[Data to use Boundary: Start]
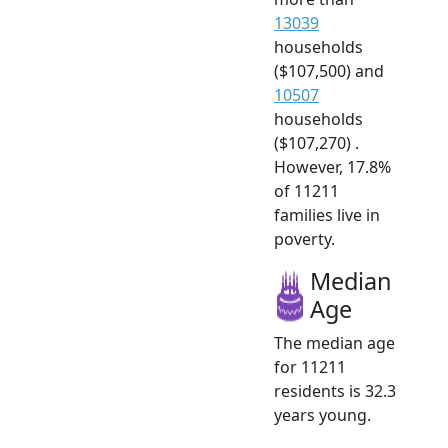
13039
households
($107,500) and
10507
households
($107,270) .
However, 17.8%
of 11211
families live in
poverty.
Median
Age
The median age
for 11211
residents is 32.3
years young.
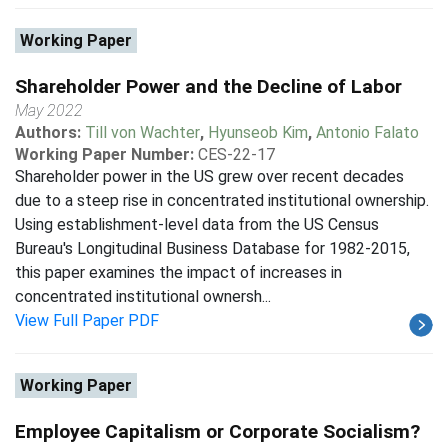
Working Paper
Shareholder Power and the Decline of Labor
May 2022
Authors:
Till von Wachter
,
Hyunseob Kim
,
Antonio Falato
Working Paper Number:
CES-22-17
Shareholder power in the US grew over recent decades
due to a steep rise in concentrated institutional ownership.
Using establishment-level data from the US Census
Bureau's Longitudinal Business Database for 1982-2015,
this paper examines the impact of increases in
concentrated institutional ownersh...
View Full Paper PDF
Working Paper
Employee Capitalism or Corporate Socialism?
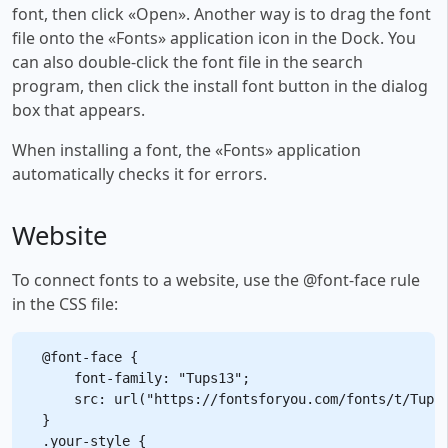
font, then click «Open». Another way is to drag the font
file onto the «Fonts» application icon in the Dock. You
can also double-click the font file in the search
program, then click the install font button in the dialog
box that appears.
When installing a font, the «Fonts» application
automatically checks it for errors.
Website
To connect fonts to a website, use the @font-face rule
in the CSS file:
@font-face {

    font-family: "Tups13";

    src: url("https://fontsforyou.com/fonts/t/Tups1
}

.your-style {
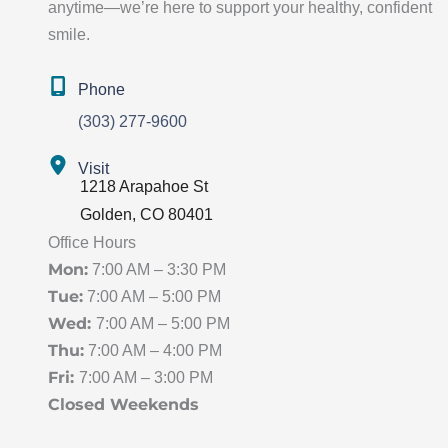
anytime—we’re here to support your healthy, confident
smile.
Phone
(303) 277-9600
Visit
1218 Arapahoe St
Golden
,
CO
80401
Office Hours
Mon:
7:00 AM – 3:30 PM
Tue:
7:00 AM – 5:00 PM
Wed:
7:00 AM – 5:00 PM
Thu:
7:00 AM – 4:00 PM
Fri:
7:00 AM – 3:00 PM
Closed Weekends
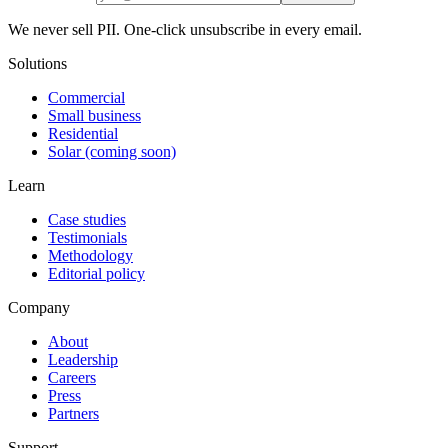
We never sell PII. One-click unsubscribe in every email.
Solutions
Commercial
Small business
Residential
Solar (coming soon)
Learn
Case studies
Testimonials
Methodology
Editorial policy
Company
About
Leadership
Careers
Press
Partners
Support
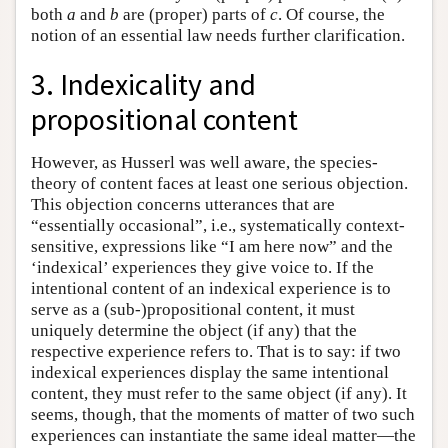
both
a
and
b
are (proper) parts of
c
. Of course, the
notion of an essential law needs further clarification.
3. Indexicality and
propositional content
However, as Husserl was well aware, the species-
theory of content faces at least one serious objection.
This objection concerns utterances that are
“essentially occasional”, i.e., systematically context-
sensitive, expressions like “I am here now” and the
‘indexical’ experiences they give voice to. If the
intentional content of an indexical experience is to
serve as a (sub-)propositional content, it must
uniquely determine the object (if any) that the
respective experience refers to. That is to say: if two
indexical experiences display the same intentional
content, they must refer to the same object (if any). It
seems, though, that the moments of matter of two such
experiences can instantiate the same ideal matter—the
[Data to use Boundary: End]
> What you are asked to do
Counting only lines that hold the string "same", give the number of such lines in the records. Write nothing else.

> Result of the exercise
3